その後、俺は廊下を歩く明日香を引き止めた。

千花はなんにも言ってなかったけど、悪いイメージを植え付けられるのは営業妨害だ。


『さっきのなに?俺の事怒ってんの?』


まぁ、明日香を怒らせた覚えはないけど。


『え?怒ってないよ?
昨日だって楽しく遊んでばいばいしたじゃん』


明日香はいつも通りだけど、さっきの屋上ではなんか違った。刺があるってゆーかわざとらしい感じ。

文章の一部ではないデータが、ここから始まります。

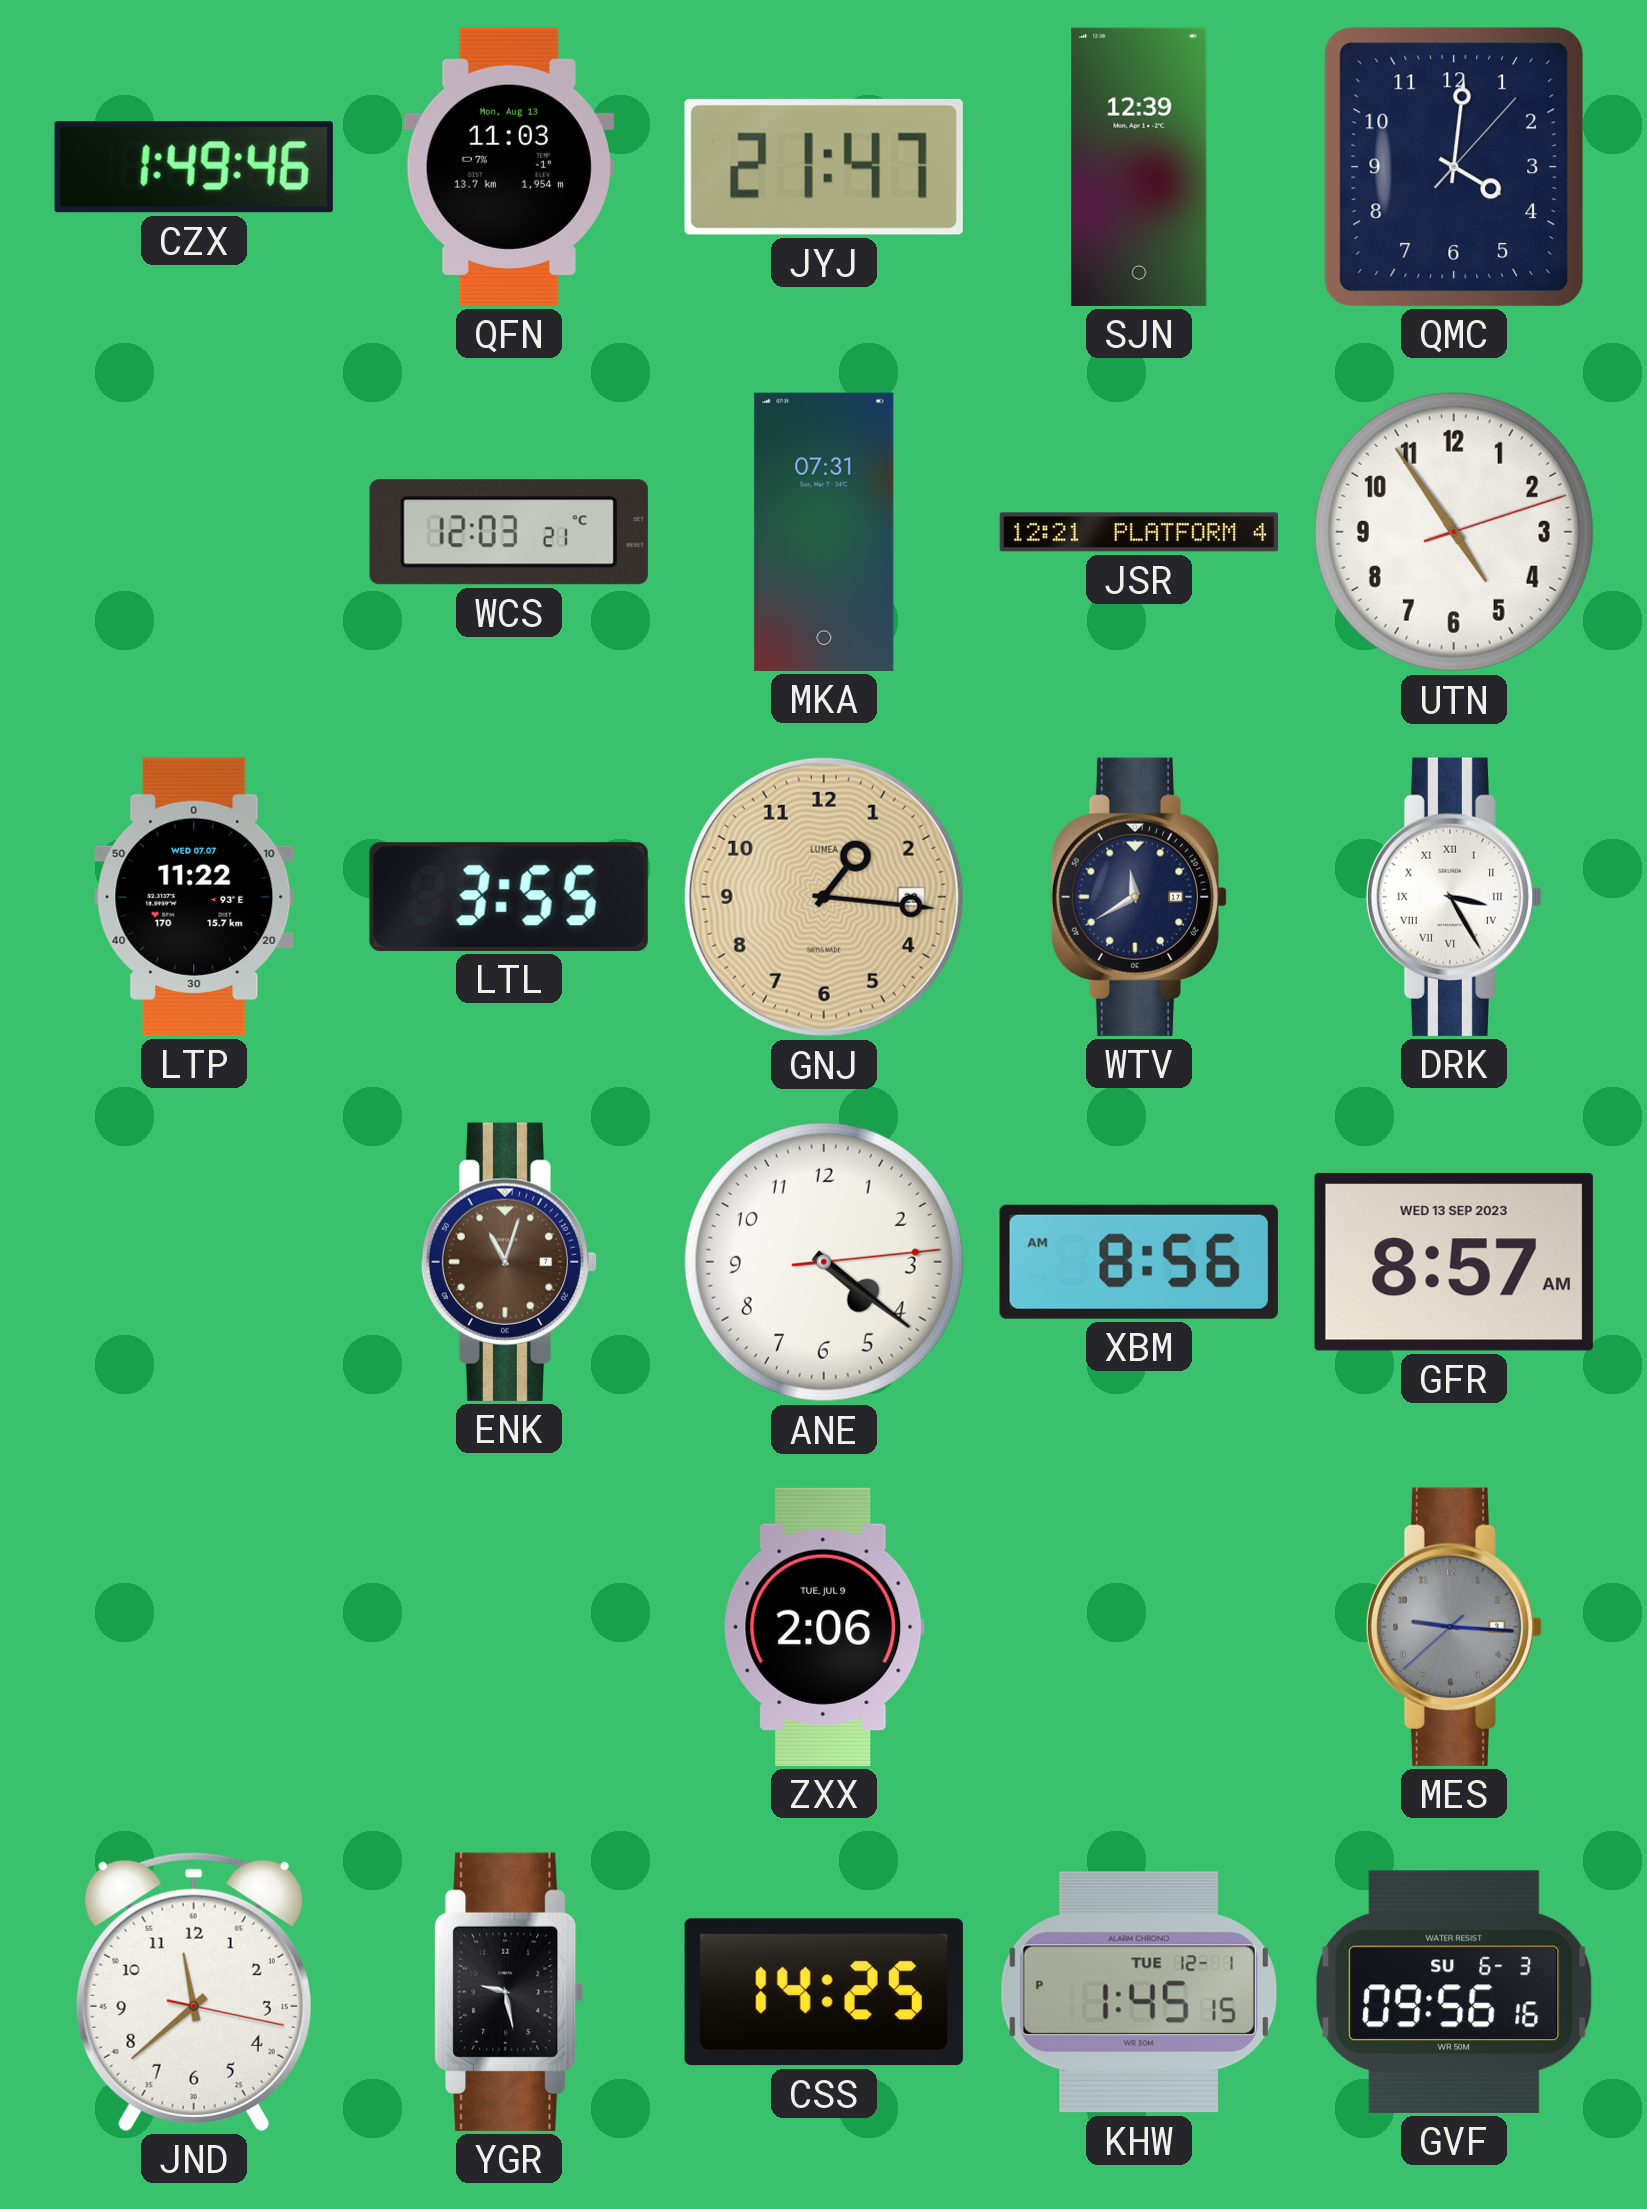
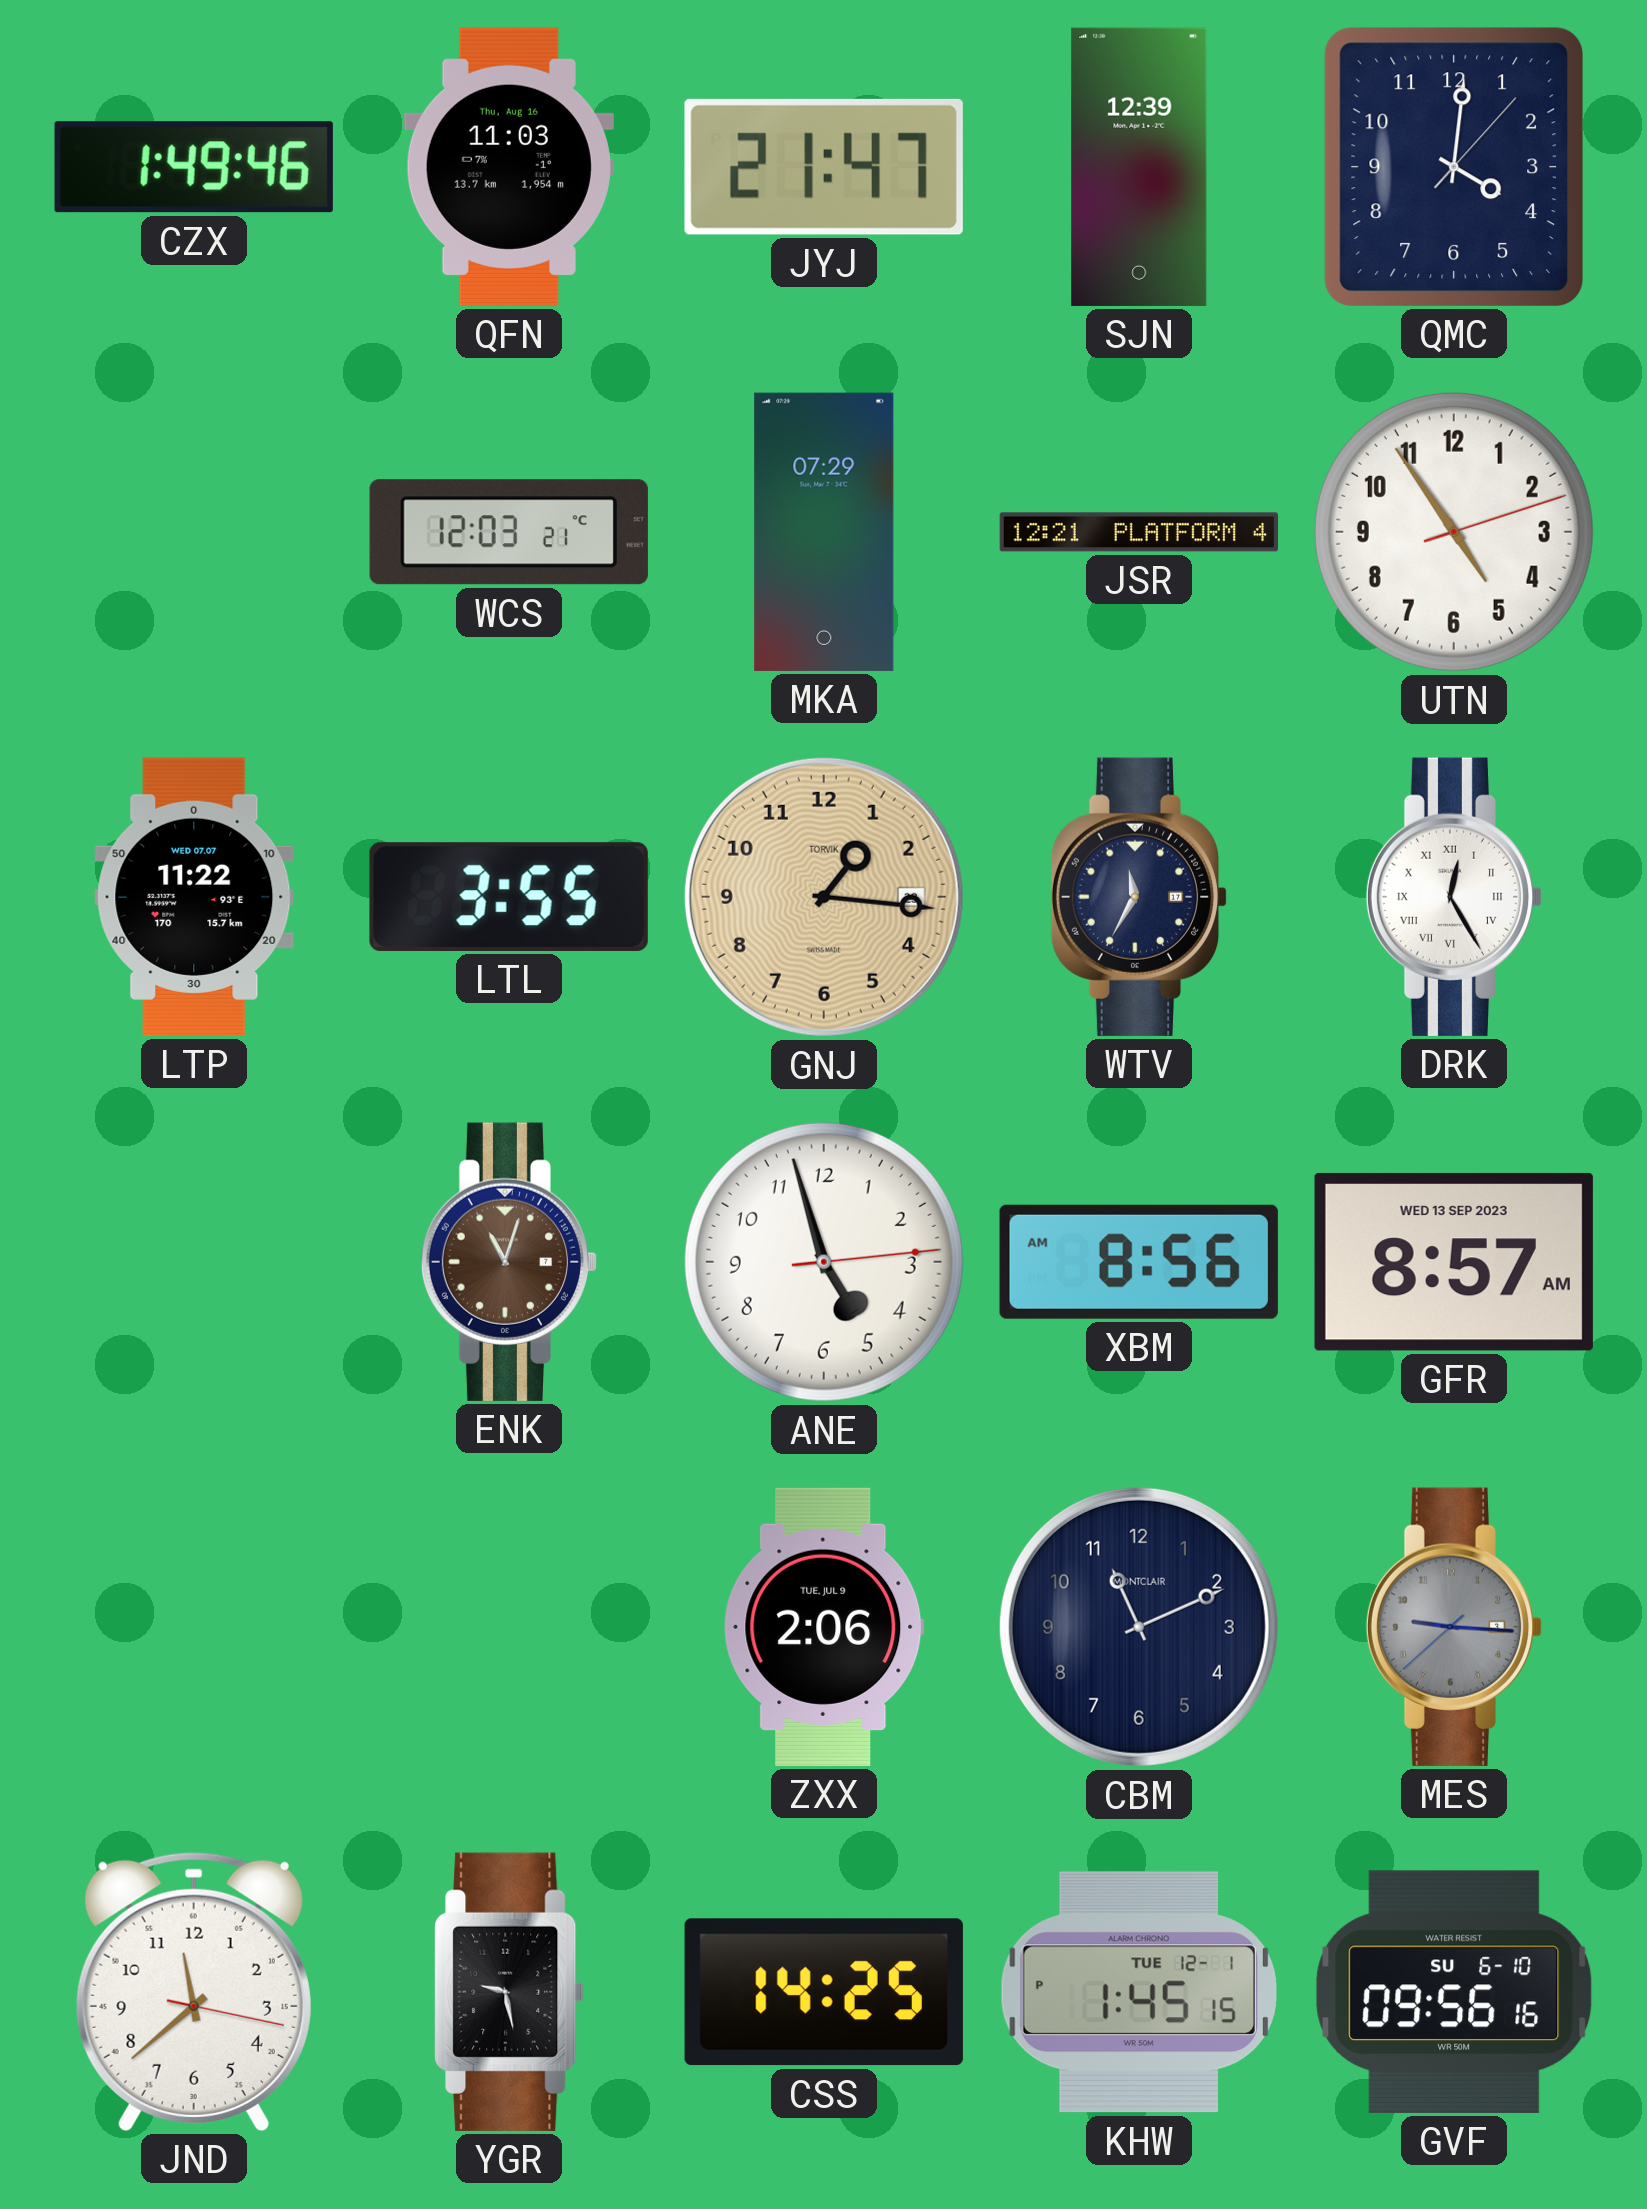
QFN date: Mon, Aug 13 -> Thu, Aug 16
MKA: 07:31 -> 07:29
GNJ brand: LUMEA -> TORVIK
WTV: 11:40 -> 11:35
DRK: 3:25 -> 12:25
ANE: 4:21 -> 4:57
CBM: none -> 11:11
GVF date: SU 6-3 -> SU 6-10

『じゃぁ、なんであんな事わざわざ言うの?千花はお前らと違うんだから警戒されたら迷惑なんだけど』


仲間内で俺の事を言うのは構わない。

否定もしないし、うるせーって笑える。
でもアレはない。


『ただ私は忠告してあげただけだよ?いとりんは友達だし』


『は?友達?俺がお前と付き合えないって言ってるから嫌がらせだろ。そんなに邪魔したい?』


明日香とは友達だけど別にそれだけ。

自分に合わないと思えば簡単に友達の縁すら切れる



『だってみやにはいとりんと付き合って欲しくない』


何故か明日香が必死に訴える。

なにそれ。千花は純粋で軽い女じゃないから、
もてあそぶなって言いたいの?友達だから心配してる訳?



『………私が付き合いたいもん。またみやと』


『は?』


え、なにそれ。千花の為じゃなくて自分の為かよ。ってかずっとノリだと思ってたけど本気だったの?


『いや、だから無理だって』


何度も言ってるけどさ。

1回付き合って2週間で終わったんだからもうないだろ。